A team of nurses at the JGH has won an award for an initiative that helps cancer outpatients manage their symptoms more effectively and avoid preventable visits to the Emergency Department.
In presenting the award, Annick Leboeuf, a Council Member of the Montreal-Laval Branch of the Order of Nurses of Quebec, told members of the Outpatient Nursing Oncology team they should feel proud of having done so much for patients in the Segal Cancer Centre at the JGH.
At a brief ceremony on September 15 at the JGH, Ms. Leboeuf explained that the Close to the Heart Award for Innovation in Nursing recognizes the outstanding efforts of nurses whose work has had a major impact, while raising the esteem of the nursing profession.
She added that nine finalists were under consideration for the award, with the JGH team named as one of two recipients.
“It’s great to work with such a distinguished team,” Lucie Tremblay, Director of Nursing, said during the ceremony. “You’re making a real difference in the lives of your patients, and you’re serving as a model not only for nurses in the Montreal area, but for your colleagues throughout the province.”
The project, which was launched in 2018, is known as Hope and focuses on providing cancer outpatients with a prompt evaluation of their symptoms, so that an intervention can be made more quickly. (The initiative is more commonly known by its French name, ESPOIR, an acronym of Évaluation des symptômes des patients oncologiques pour intervention rapide.)

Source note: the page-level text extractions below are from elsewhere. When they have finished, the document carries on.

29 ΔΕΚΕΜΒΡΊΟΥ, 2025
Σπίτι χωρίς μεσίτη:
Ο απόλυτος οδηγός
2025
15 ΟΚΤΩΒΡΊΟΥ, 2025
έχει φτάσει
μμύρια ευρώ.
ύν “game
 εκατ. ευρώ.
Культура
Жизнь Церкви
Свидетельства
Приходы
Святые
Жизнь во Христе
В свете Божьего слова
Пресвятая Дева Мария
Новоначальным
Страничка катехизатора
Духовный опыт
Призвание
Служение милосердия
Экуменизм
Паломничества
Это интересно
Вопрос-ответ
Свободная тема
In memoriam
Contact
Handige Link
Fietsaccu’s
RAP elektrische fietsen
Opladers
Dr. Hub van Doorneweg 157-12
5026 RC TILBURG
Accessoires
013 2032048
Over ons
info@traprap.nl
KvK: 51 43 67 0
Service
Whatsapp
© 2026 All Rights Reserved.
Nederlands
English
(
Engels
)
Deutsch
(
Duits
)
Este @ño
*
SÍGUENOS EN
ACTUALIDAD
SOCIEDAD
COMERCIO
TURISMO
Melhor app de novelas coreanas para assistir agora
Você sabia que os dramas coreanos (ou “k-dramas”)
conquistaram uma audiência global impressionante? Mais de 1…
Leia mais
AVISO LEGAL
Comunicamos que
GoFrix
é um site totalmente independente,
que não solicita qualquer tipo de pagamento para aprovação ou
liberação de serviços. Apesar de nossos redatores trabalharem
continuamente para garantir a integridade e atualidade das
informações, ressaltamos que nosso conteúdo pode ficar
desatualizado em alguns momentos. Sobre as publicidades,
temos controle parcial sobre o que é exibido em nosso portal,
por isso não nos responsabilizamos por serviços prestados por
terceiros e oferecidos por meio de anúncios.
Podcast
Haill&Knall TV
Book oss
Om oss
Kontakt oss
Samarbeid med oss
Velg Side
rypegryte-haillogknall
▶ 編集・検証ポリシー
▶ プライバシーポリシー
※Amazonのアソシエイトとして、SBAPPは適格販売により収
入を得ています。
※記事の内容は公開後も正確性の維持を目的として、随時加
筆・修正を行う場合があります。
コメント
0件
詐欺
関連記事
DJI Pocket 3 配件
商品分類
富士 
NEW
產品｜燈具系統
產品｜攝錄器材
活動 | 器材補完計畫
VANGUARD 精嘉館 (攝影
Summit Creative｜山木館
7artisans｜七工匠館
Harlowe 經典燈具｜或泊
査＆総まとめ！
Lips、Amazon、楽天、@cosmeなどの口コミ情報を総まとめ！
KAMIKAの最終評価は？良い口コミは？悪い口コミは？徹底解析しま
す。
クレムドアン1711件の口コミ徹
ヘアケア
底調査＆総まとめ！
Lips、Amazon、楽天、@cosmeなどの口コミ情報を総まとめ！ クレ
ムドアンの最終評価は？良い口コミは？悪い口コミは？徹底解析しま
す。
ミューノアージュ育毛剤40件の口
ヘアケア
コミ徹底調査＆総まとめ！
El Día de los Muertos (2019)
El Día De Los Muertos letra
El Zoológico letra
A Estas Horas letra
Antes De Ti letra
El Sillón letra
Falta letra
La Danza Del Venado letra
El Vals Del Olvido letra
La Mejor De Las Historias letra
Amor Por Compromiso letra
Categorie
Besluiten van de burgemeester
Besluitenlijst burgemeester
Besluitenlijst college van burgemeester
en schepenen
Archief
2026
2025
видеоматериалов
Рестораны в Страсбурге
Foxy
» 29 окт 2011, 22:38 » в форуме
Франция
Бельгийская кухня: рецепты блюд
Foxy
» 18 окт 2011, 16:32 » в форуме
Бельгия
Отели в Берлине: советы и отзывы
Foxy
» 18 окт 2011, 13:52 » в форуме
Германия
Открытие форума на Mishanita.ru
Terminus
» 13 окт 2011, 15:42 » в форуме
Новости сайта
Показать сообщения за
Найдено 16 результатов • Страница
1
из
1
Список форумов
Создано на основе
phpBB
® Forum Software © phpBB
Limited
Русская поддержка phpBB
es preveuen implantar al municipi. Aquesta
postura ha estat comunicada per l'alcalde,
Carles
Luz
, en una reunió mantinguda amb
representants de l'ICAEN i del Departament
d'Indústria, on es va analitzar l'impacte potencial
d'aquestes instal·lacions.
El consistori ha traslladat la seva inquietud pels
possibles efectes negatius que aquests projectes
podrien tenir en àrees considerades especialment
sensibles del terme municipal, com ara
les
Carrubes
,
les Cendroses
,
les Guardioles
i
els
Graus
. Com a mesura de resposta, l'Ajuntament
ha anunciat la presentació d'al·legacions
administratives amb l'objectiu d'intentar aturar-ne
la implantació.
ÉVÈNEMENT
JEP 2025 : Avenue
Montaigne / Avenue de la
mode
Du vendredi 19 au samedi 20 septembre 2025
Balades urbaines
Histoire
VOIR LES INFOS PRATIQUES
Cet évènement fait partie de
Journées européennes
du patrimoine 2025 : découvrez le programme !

Thanks to Hope, patients with concerns about the symptoms and side-effects of their treatment can turn to:
- an online video containing explanations, details and advice
- a fact sheet with information and health tips about symptoms
- a telephone hotline staffed by a nurse who performs triage and can help callers manage their symptoms
- an Urgent Care Centre on the eighth floor of Pavilion E, where patients can get in‑person assistance, without having to go to the Emergency Department
As a result of Hope, the number of preventable trips to Emergency by cancer outpatients has decreased significantly, says Erin Cook, who is Co‑Director of Operations at the Segal Cancer Centre and Clinical Administrative Coordinator for Oncology and Cardiovascular Services.

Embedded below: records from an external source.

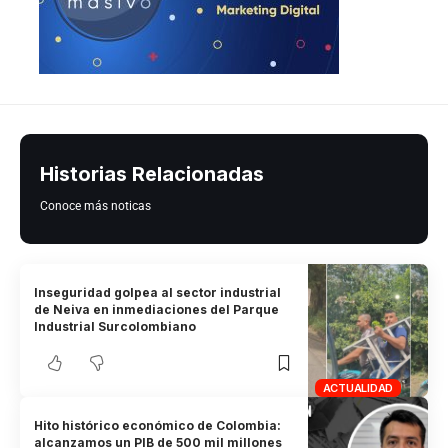
Historias Relacionadas
Conoce más noticas
Inseguridad golpea al sector industrial
de Neiva en inmediaciones del Parque
Industrial Surcolombiano
ACTUALIDAD
Hito histórico económico de Colombia:
alcanzamos un PIB de 500 mil millones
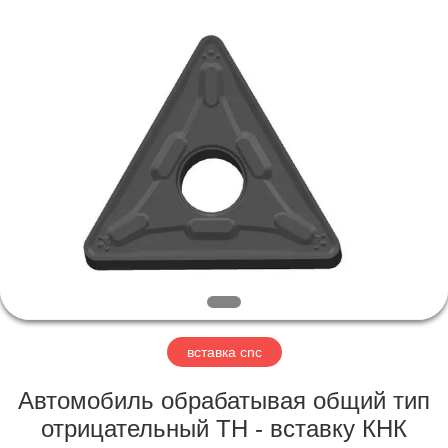
Changzhou
Xinpeng
Tools
Manufacturing
Co.,Ltd.
All
Rights
Reserved.
ДОМ
ПРОДУКТЫ
О
НАС
ПУТЕШЕСТВИЕ
ФАБРИКИ
вставка cnc
Автомобиль обрабатывая общий тип
ПРОВЕРКА
отрицательный ТН - вставку КНК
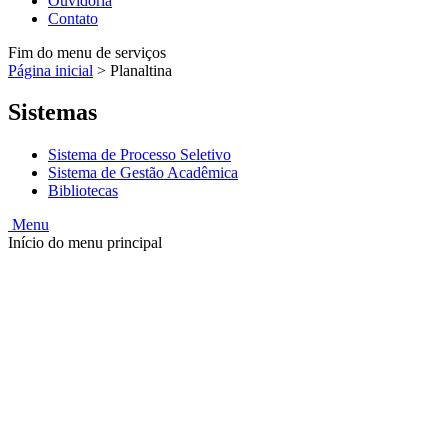
Ouvidoria
Contato
Fim do menu de serviços
Página inicial
>
Planaltina
Sistemas
Sistema de Processo Seletivo
Sistema de Gestão Acadêmica
Bibliotecas
Menu
Início do menu principal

The Hope initiative was developed and launched in 2018 under the leadership of Ms. Cook, who acknowledges there are instances when a cancer outpatient has no choice but to seek help in the Emergency Department.
However, she notes, there are many situations where the guidance of a nurse can result in effective help being provided more quickly and with less stress than an Emergency visit.

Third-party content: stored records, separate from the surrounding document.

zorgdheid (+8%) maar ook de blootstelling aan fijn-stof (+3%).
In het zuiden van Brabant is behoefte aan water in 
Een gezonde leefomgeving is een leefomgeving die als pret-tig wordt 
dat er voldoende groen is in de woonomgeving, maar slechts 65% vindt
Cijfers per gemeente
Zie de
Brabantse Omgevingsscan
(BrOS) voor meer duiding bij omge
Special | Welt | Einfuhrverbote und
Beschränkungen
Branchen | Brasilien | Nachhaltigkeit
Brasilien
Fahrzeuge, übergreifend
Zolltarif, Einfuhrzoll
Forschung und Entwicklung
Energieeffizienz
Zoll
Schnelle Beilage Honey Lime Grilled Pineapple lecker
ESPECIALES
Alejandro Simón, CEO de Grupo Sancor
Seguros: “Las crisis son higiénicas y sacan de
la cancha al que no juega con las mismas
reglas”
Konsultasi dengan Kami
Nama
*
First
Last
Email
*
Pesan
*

Even though the project is now an award winner, Ms. Cook says members of the Outpatient Nursing Oncology team hope to build on their success by personalizing the options to better meet patients’ needs. There are currently plans to implement programs that will enable patients at home to report their symptoms via an app.
“It’s very gratifying to receive an award,” she says, “but as nurses, our primary objective is to keep looking for new ways to make the patient experience even better.”